Records for the exercise: Begin

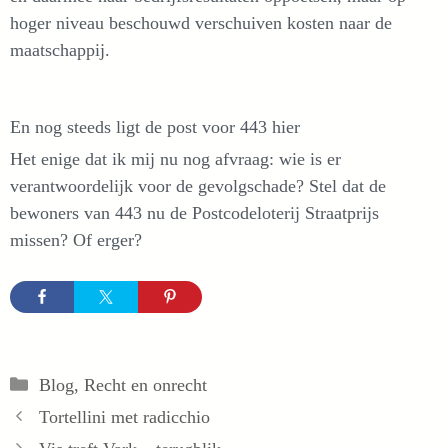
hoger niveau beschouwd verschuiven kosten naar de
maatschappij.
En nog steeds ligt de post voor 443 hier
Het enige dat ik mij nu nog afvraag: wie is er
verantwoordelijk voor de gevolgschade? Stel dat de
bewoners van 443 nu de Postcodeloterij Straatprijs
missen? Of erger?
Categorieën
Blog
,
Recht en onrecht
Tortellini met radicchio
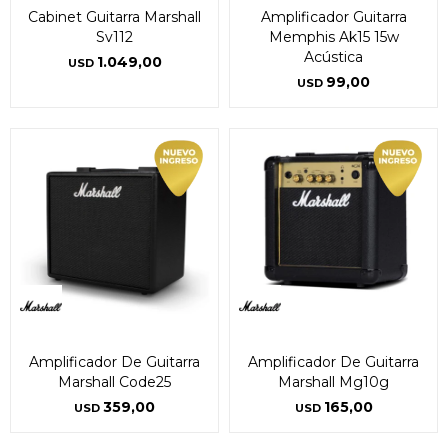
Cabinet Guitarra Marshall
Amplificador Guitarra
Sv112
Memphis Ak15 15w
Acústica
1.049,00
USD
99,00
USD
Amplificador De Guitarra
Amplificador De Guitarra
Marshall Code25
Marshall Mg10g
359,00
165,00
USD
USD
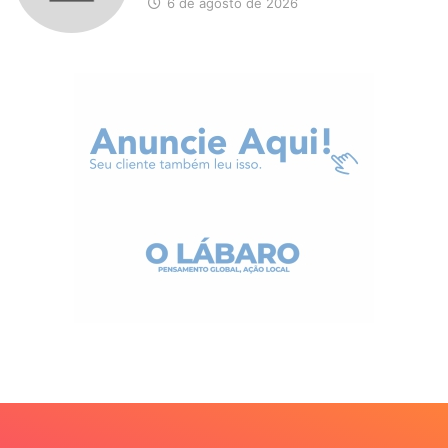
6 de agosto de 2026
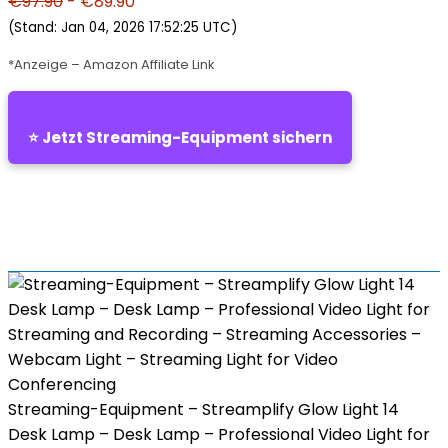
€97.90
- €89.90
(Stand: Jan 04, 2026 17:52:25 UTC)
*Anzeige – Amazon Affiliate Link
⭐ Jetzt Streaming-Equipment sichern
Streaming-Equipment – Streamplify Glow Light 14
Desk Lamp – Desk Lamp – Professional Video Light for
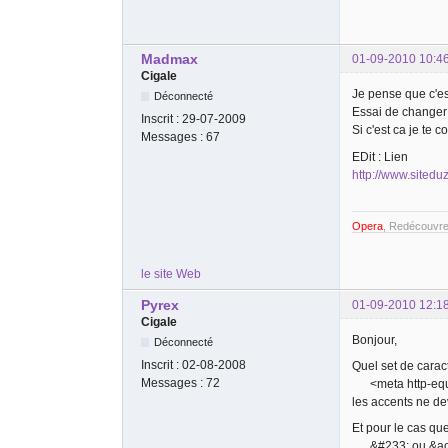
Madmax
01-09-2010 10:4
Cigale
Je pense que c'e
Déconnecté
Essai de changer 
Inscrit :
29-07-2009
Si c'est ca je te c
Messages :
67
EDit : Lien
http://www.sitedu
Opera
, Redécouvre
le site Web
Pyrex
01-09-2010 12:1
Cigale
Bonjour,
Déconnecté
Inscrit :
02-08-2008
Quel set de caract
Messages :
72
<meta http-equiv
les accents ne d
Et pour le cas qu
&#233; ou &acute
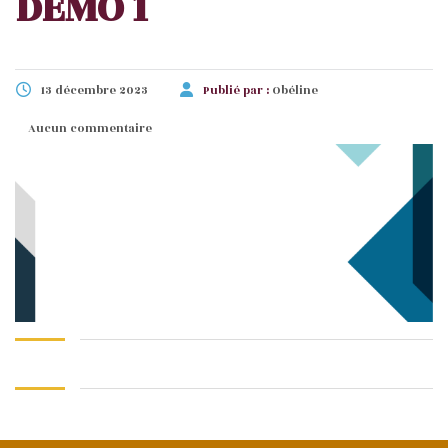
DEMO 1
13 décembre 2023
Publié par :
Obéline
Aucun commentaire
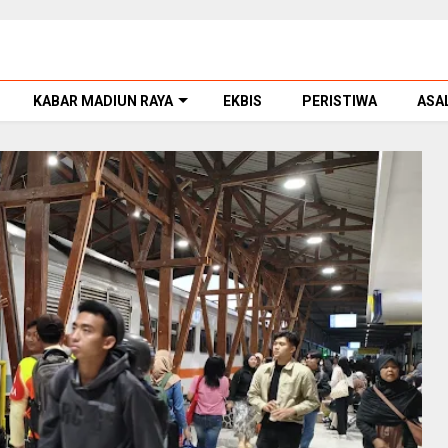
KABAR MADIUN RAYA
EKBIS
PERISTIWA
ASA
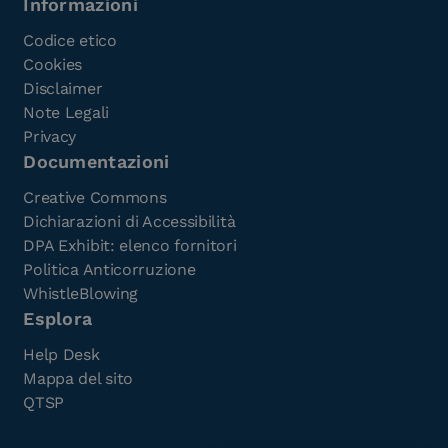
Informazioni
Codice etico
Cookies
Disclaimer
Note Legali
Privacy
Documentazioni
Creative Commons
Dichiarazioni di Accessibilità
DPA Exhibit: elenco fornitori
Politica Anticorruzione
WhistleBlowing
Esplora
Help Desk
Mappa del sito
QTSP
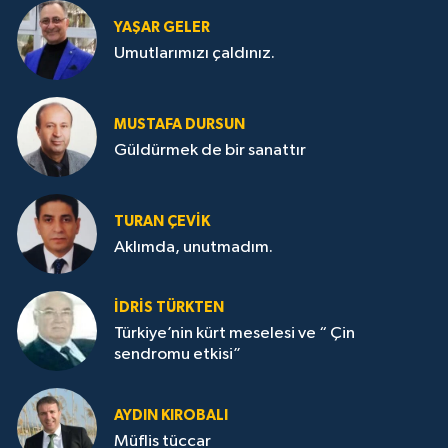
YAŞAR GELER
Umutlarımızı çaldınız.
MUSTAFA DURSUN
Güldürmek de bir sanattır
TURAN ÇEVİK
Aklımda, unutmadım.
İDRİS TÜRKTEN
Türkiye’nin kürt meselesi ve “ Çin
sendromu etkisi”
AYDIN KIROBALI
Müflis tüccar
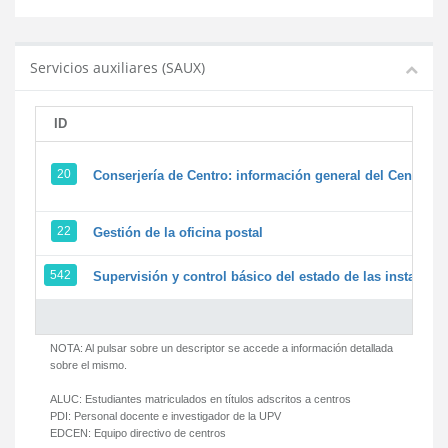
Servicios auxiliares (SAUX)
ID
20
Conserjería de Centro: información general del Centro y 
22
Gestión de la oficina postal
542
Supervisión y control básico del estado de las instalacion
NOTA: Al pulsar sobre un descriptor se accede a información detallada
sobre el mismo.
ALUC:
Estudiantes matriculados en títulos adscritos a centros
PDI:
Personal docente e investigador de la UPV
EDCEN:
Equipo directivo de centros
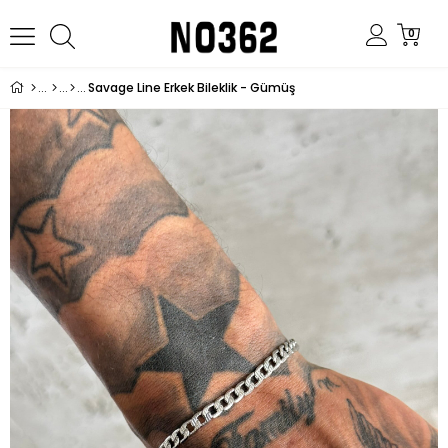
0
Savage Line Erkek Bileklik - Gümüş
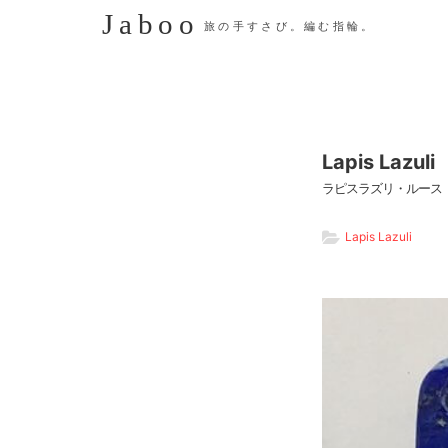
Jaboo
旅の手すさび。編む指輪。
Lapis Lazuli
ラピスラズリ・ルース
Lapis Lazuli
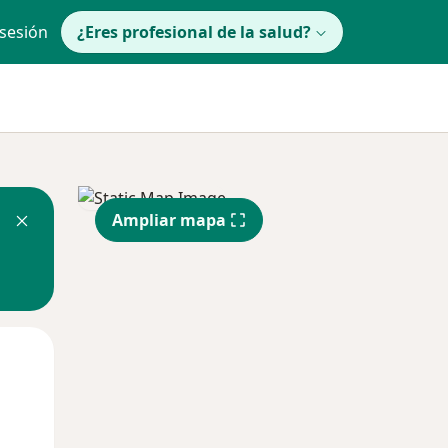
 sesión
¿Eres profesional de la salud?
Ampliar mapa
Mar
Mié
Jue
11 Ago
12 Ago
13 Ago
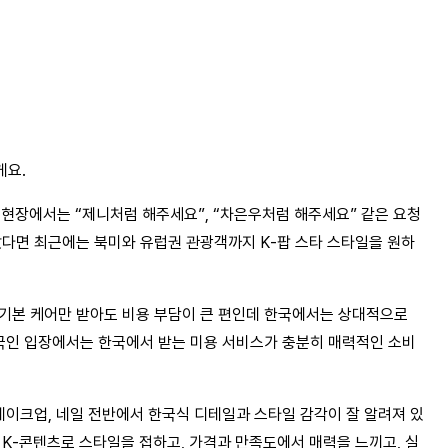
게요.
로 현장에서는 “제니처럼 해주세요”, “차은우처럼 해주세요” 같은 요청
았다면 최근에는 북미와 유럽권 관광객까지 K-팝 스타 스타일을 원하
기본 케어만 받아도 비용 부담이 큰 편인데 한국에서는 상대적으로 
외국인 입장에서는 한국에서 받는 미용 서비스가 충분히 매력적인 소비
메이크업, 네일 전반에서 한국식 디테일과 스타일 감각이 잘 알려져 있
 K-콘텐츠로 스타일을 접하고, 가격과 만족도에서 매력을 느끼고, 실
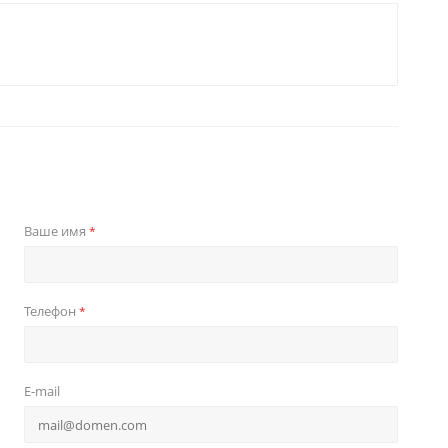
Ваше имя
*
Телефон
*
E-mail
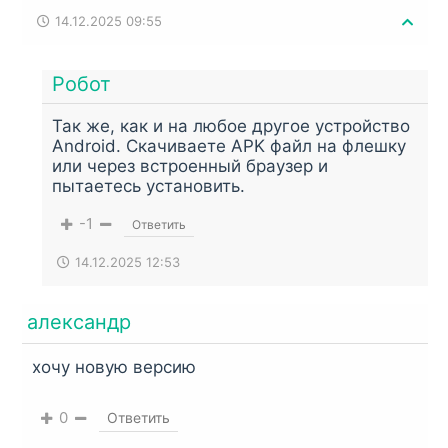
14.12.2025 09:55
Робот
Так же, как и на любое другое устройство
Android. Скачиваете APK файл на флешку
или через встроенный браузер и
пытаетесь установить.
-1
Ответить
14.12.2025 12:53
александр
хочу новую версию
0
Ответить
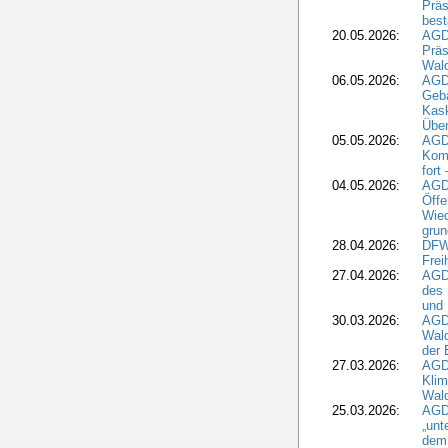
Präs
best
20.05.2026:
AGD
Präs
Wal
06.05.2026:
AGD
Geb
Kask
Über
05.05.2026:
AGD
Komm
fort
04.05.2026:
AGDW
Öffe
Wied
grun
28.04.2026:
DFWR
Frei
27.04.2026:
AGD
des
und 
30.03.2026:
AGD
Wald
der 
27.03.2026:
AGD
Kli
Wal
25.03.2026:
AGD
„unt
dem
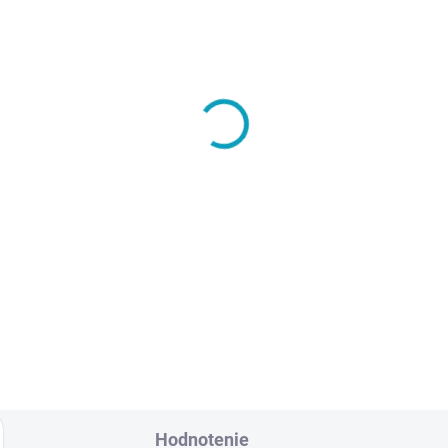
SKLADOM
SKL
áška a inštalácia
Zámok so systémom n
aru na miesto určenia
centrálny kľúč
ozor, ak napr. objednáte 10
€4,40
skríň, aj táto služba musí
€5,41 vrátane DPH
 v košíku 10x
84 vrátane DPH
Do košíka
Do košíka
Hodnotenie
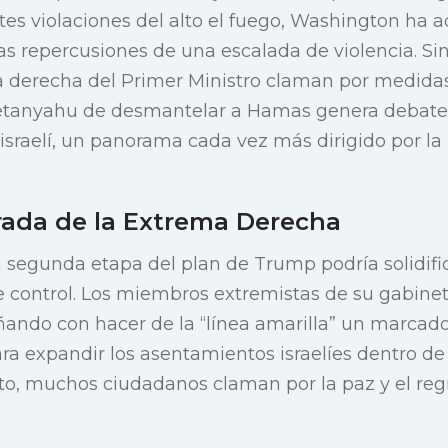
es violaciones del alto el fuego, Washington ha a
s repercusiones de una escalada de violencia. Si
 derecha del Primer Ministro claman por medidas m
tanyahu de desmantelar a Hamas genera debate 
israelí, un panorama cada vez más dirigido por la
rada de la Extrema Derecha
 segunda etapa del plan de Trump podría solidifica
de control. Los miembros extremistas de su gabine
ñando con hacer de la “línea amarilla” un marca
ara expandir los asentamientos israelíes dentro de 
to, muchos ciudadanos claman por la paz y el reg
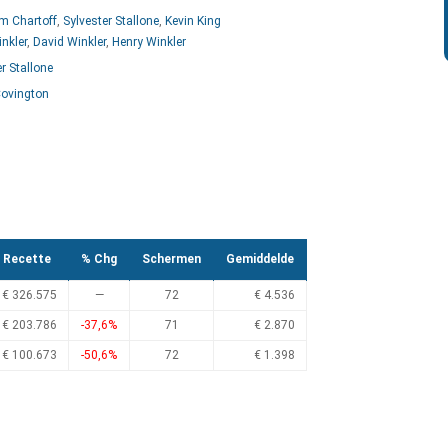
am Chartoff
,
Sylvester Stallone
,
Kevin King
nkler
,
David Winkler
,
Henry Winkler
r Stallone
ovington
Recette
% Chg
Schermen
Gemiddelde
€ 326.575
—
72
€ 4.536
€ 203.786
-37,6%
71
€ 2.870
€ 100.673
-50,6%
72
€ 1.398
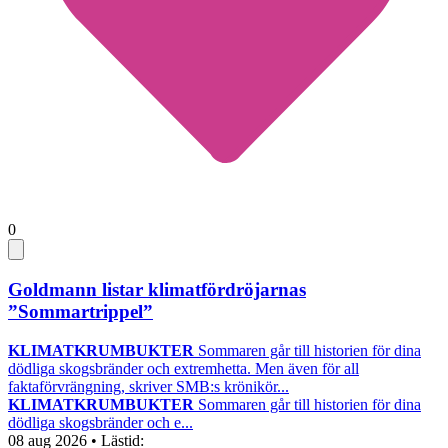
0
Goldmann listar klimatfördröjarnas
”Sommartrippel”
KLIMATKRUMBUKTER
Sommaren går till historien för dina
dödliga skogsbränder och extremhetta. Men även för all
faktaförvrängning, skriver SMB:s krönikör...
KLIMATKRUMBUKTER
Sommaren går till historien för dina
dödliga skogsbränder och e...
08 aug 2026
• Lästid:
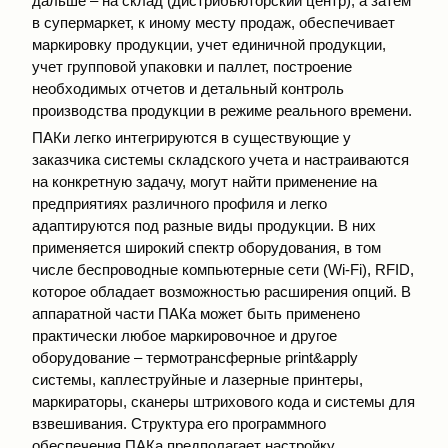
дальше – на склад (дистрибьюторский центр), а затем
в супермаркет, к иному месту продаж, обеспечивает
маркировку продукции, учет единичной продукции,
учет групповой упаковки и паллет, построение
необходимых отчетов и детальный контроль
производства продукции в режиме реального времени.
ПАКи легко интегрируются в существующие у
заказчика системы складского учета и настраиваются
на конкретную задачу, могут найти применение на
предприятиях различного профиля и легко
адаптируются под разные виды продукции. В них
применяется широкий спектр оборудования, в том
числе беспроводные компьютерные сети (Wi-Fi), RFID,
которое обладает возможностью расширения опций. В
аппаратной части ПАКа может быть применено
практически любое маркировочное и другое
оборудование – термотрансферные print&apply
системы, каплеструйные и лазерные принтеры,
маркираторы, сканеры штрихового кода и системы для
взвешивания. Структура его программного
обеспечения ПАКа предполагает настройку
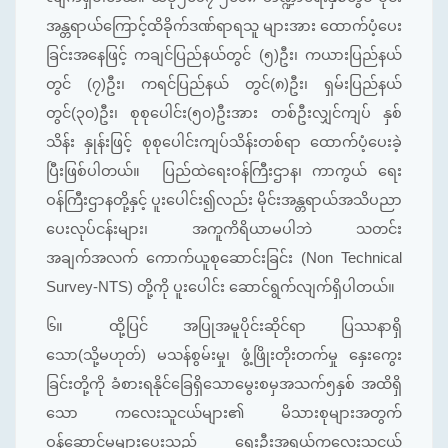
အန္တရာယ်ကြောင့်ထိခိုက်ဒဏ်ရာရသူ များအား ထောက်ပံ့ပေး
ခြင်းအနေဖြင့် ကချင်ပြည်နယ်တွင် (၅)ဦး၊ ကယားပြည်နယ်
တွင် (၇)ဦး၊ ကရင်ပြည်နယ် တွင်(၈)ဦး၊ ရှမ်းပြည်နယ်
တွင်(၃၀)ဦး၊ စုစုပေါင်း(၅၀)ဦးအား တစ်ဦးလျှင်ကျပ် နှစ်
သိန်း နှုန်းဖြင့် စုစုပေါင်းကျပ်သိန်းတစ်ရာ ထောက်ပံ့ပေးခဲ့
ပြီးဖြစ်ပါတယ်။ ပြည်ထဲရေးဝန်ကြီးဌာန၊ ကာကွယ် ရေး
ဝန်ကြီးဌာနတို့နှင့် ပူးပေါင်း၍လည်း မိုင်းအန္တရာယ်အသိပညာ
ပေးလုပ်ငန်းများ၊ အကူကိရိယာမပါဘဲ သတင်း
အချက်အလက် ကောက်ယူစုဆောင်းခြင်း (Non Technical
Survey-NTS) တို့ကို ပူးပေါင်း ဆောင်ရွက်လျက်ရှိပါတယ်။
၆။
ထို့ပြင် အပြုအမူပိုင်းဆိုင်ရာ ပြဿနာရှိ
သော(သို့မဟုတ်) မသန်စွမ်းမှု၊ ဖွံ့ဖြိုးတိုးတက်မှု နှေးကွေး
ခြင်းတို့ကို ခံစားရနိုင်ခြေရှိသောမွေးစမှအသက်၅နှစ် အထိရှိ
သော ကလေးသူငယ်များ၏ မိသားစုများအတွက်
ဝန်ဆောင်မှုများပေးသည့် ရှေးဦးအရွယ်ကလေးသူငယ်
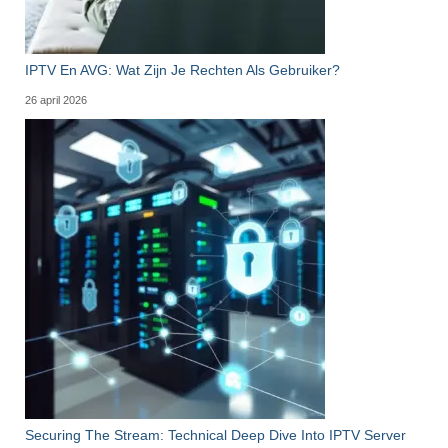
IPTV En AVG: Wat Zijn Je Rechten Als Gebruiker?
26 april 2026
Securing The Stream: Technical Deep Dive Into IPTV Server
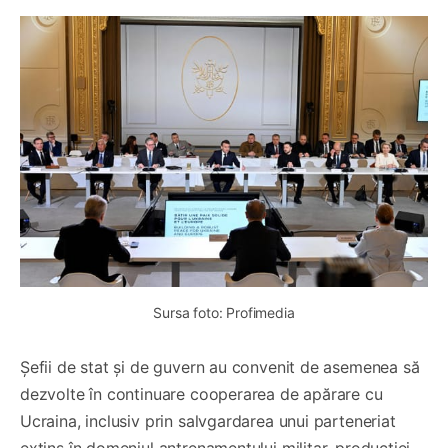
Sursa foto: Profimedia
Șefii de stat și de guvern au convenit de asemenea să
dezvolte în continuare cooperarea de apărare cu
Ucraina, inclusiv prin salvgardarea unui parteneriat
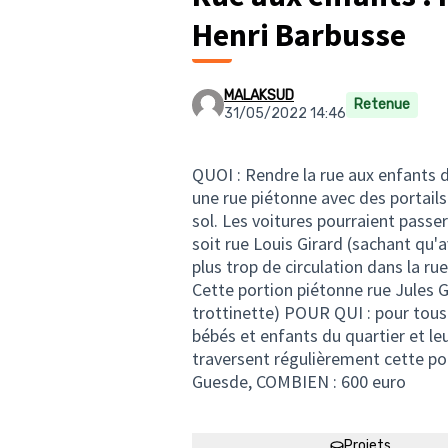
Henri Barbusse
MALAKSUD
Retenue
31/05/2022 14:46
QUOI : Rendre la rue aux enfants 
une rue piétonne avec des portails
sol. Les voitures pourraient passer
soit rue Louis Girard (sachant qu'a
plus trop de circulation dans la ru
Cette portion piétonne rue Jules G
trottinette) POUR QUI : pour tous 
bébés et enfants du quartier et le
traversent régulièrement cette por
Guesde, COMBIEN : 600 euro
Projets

Records for the exercise: End

## Exercise brief
Wherever a line above contains "другое", copy that line.

## Answer below
Так же, как и на любое другое устройство
практически любое маркировочное и другое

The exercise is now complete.